What needs to be done:
Where does the string "background" appear in the records? Copy every line that contains it.

### Data to use ###

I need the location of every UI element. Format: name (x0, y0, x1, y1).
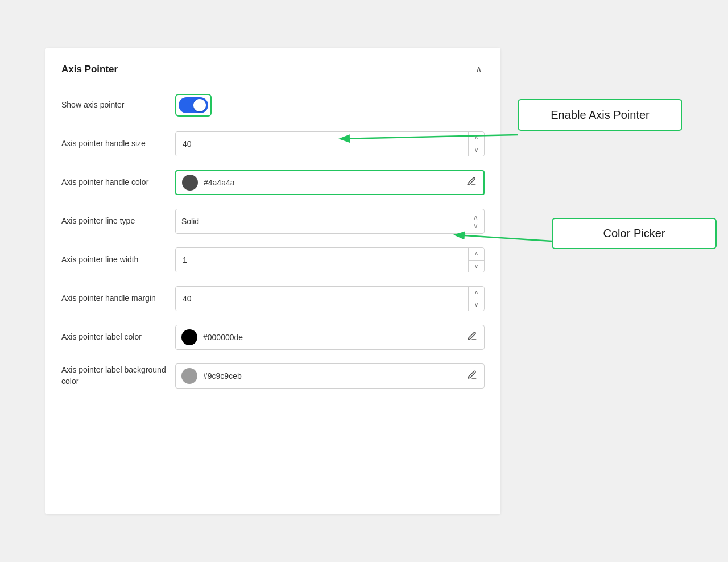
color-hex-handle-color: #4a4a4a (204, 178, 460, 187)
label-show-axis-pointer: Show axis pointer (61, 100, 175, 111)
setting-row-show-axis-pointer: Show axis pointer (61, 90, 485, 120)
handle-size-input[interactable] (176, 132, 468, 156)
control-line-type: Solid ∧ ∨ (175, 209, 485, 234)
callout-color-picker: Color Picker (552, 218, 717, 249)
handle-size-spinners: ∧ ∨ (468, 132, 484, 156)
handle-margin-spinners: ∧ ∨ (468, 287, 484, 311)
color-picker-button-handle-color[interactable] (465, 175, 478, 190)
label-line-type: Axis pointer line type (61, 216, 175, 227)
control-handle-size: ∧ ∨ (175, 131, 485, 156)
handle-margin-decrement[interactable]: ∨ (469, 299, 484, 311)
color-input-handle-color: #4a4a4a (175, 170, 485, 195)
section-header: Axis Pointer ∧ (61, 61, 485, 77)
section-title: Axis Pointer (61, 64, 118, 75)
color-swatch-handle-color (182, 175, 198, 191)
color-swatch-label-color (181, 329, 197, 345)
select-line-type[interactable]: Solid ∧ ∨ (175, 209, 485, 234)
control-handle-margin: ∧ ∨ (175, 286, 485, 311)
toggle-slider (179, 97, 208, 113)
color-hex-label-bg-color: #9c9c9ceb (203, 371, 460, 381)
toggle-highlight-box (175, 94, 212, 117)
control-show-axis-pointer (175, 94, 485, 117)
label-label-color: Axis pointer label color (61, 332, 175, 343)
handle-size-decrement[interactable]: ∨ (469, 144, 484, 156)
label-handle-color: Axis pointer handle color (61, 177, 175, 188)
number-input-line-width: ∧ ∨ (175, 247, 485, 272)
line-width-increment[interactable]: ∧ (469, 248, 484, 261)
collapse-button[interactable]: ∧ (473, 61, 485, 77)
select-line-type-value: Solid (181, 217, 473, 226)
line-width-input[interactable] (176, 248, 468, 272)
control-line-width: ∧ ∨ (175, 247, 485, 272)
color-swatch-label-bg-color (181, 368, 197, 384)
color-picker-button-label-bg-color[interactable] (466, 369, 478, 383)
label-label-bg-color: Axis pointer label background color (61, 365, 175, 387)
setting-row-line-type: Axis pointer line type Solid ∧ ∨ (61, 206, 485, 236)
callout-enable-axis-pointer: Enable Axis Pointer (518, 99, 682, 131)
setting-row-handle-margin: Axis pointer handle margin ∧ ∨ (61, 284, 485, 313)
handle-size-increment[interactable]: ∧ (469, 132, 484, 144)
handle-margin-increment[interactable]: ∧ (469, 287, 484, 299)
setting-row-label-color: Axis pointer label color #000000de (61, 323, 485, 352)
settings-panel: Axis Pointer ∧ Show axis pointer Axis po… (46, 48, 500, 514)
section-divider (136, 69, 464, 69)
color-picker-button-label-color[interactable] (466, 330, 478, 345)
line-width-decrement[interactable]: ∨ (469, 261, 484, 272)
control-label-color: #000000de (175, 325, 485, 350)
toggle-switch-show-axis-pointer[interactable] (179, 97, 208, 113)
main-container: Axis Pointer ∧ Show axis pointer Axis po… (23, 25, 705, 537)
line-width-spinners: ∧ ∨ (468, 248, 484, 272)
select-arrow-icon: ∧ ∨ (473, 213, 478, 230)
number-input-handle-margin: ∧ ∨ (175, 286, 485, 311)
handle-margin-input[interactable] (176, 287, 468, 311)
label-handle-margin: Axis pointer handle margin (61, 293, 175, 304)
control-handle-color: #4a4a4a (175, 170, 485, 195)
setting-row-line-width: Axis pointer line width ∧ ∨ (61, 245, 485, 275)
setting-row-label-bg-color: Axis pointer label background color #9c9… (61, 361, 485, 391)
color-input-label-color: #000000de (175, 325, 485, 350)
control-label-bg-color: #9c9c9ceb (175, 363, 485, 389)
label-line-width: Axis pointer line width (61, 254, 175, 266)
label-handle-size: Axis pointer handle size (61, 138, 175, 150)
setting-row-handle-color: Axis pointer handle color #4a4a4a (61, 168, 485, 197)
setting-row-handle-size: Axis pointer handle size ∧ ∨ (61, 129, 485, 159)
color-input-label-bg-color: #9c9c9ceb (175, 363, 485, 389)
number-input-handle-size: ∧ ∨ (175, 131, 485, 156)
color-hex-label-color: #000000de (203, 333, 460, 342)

###
### Data to use ###

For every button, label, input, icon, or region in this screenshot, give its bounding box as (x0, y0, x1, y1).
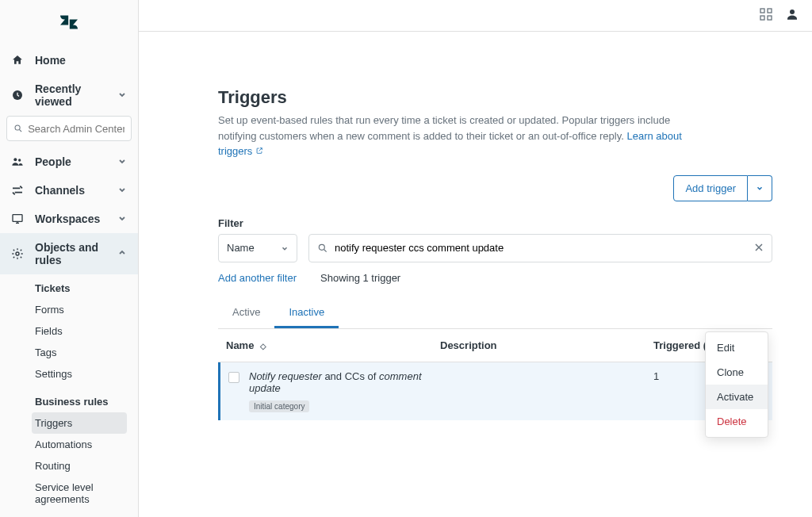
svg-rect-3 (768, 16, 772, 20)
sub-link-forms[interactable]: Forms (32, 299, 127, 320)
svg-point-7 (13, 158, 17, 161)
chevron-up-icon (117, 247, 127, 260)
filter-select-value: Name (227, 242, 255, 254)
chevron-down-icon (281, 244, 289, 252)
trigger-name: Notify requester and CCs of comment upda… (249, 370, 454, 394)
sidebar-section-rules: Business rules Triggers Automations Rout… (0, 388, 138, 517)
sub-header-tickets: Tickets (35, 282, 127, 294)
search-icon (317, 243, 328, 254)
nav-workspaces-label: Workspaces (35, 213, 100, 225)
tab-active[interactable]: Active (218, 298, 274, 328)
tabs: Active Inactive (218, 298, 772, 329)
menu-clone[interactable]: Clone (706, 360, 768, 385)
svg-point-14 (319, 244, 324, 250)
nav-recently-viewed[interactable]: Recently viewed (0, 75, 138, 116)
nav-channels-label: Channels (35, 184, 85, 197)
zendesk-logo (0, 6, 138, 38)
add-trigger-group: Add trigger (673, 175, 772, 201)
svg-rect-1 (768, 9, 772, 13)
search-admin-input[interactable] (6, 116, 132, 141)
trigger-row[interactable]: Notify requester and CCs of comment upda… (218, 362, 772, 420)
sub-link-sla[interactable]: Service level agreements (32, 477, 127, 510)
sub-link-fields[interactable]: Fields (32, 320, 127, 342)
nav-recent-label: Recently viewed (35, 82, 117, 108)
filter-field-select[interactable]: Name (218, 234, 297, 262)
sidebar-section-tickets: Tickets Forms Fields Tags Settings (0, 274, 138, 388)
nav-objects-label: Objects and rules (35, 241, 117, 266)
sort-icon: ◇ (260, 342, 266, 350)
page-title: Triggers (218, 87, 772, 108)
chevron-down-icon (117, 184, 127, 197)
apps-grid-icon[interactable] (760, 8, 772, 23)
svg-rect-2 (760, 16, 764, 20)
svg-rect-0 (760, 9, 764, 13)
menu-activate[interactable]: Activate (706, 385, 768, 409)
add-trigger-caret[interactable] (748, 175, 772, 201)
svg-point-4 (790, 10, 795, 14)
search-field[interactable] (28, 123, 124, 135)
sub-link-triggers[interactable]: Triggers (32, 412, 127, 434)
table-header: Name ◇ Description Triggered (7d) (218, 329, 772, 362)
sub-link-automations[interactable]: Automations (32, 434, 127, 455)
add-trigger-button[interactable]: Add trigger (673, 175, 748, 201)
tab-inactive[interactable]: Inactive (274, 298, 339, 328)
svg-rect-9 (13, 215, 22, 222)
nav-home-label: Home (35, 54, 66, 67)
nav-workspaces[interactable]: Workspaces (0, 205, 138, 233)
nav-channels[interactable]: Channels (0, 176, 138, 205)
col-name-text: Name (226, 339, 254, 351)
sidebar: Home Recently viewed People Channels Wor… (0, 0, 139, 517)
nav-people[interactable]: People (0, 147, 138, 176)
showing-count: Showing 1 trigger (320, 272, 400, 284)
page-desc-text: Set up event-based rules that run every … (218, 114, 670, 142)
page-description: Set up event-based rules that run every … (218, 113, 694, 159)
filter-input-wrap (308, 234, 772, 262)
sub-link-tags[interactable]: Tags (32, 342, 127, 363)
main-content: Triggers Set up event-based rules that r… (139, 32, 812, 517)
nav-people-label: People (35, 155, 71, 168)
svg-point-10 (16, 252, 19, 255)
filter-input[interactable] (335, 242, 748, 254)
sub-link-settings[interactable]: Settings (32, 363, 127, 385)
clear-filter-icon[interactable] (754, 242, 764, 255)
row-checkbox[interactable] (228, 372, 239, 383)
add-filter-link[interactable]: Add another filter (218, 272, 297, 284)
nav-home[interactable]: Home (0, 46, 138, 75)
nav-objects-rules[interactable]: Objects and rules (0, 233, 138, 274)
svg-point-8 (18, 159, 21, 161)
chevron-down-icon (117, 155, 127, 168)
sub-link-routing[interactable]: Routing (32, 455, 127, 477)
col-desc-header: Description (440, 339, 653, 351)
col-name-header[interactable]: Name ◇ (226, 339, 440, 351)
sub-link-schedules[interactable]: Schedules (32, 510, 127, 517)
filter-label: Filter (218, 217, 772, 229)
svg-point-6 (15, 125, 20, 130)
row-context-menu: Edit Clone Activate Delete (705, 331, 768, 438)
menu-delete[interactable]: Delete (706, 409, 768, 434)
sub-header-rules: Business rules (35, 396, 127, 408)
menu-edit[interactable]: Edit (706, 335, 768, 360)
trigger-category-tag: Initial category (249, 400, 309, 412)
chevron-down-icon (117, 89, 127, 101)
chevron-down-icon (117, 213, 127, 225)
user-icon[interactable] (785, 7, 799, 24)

###

Result of this task:
label-label-bg-color: Axis pointer label background color (61, 365, 175, 387)
setting-row-label-bg-color: Axis pointer label background color #9c9… (61, 361, 485, 391)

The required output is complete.